What the exercise asks:
Take each line of the data that contains the string "Teatro" and copy it.

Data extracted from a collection
────────
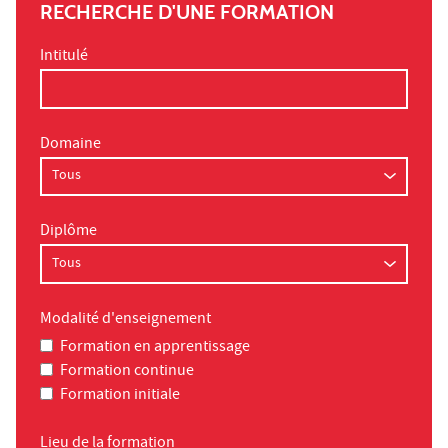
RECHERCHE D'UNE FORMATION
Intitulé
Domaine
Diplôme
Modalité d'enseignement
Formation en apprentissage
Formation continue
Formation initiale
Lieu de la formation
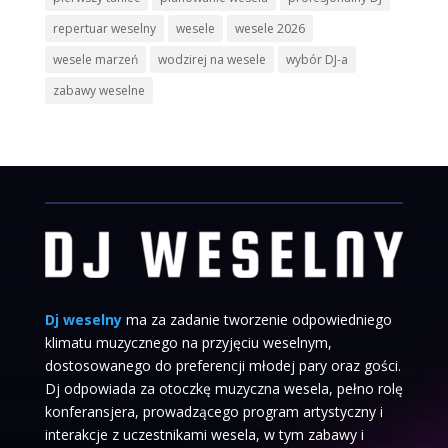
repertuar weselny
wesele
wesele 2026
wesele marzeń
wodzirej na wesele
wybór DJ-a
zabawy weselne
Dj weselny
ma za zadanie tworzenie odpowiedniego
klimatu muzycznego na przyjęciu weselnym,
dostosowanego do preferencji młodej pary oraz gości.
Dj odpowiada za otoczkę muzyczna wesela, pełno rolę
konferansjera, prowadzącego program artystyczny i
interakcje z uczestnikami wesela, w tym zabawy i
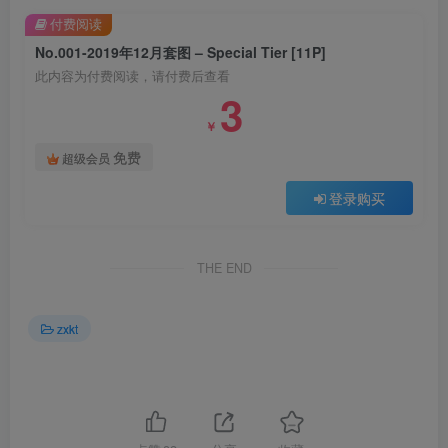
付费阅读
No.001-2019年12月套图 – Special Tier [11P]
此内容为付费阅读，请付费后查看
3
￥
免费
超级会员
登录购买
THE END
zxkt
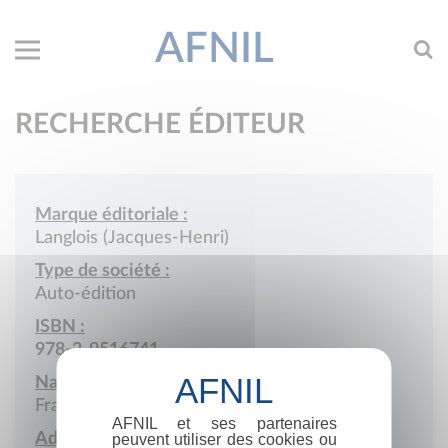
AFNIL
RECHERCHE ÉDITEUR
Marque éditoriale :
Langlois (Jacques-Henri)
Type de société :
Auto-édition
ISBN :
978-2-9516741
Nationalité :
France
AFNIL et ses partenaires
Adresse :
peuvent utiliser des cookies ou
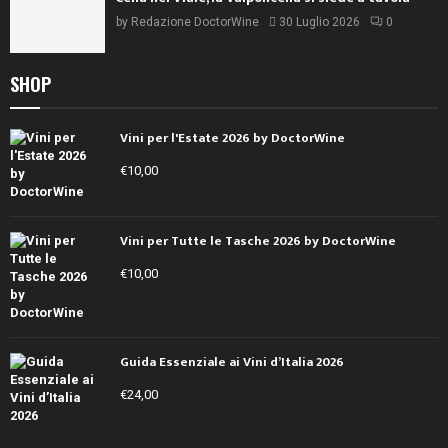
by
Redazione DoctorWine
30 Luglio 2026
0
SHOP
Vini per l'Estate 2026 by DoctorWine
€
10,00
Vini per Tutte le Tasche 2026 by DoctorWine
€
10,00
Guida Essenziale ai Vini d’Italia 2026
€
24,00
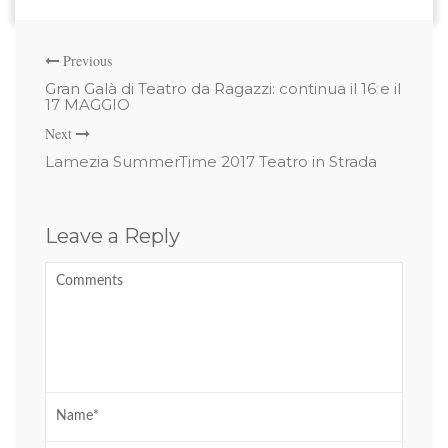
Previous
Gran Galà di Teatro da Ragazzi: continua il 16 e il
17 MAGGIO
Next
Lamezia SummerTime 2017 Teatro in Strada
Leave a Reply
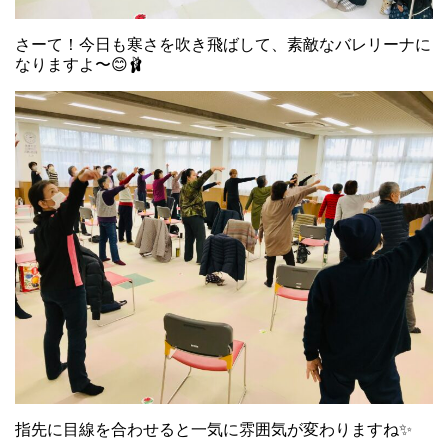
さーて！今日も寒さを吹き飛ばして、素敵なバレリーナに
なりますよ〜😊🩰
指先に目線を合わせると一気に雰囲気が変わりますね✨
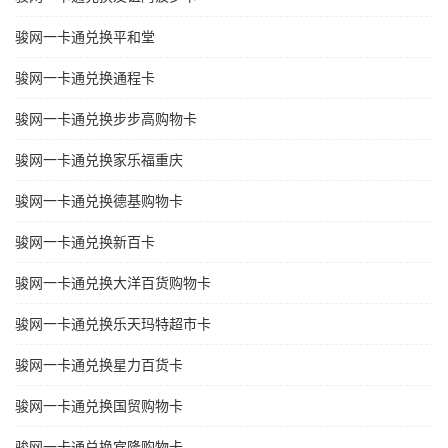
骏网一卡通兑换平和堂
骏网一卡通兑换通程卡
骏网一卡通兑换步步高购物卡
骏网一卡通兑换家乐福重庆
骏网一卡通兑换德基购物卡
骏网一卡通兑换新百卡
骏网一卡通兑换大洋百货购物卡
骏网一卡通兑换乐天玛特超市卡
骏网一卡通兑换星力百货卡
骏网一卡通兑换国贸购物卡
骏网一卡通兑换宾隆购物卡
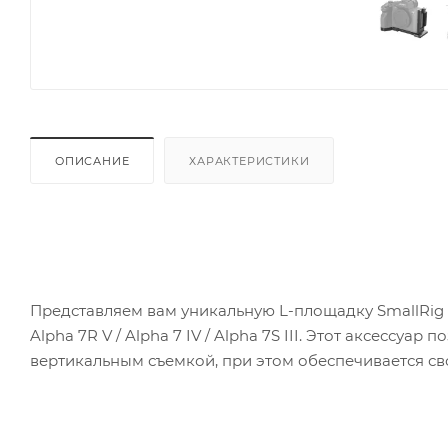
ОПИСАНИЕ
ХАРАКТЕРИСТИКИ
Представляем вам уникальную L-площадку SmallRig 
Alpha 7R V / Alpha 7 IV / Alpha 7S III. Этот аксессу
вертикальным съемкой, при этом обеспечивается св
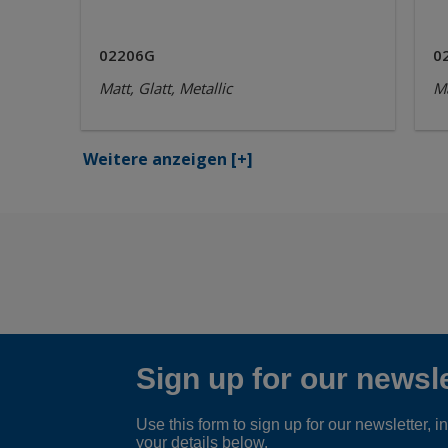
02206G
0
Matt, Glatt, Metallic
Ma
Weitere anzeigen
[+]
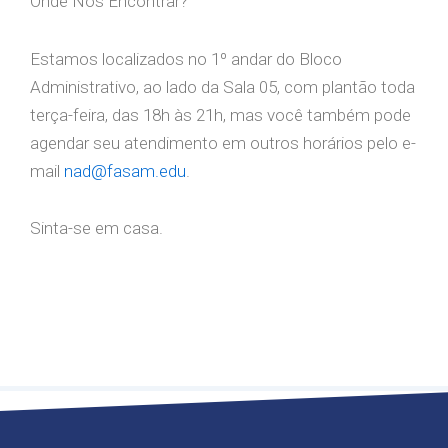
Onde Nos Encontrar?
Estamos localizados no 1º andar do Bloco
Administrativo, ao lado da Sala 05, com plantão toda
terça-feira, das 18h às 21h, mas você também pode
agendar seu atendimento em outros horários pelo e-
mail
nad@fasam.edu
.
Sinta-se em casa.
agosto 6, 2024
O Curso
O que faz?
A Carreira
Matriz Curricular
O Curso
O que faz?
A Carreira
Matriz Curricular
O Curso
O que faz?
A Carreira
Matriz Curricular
────────
Exercise output:
Gran Galà di Teatro da Ragazzi: continua il 16 e il
Lamezia SummerTime 2017 Teatro in Strada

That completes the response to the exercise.